• **Given records**:
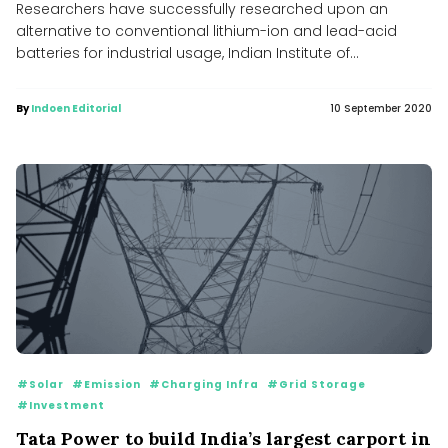
Researchers have successfully researched upon an
alternative to conventional lithium-ion and lead-acid
batteries for industrial usage, Indian Institute of
Technology,...
By
Indoen Editorial
10 September 2020
#Solar
#Emission
#Charging Infra
#Grid Storage
#Investment
Tata Power to build India’s largest carport in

• **Exercise prompt**:
Leaving the images out, print the records above exactly.

• **The answer**:
Researchers have successfully researched upon an
alternative to conventional lithium-ion and lead-acid
batteries for industrial usage, Indian Institute of
Technology,...
By
Indoen Editorial
10 September 2020
#Solar
#Emission
#Charging Infra
#Grid Storage
#Investment
Tata Power to build India’s largest carport in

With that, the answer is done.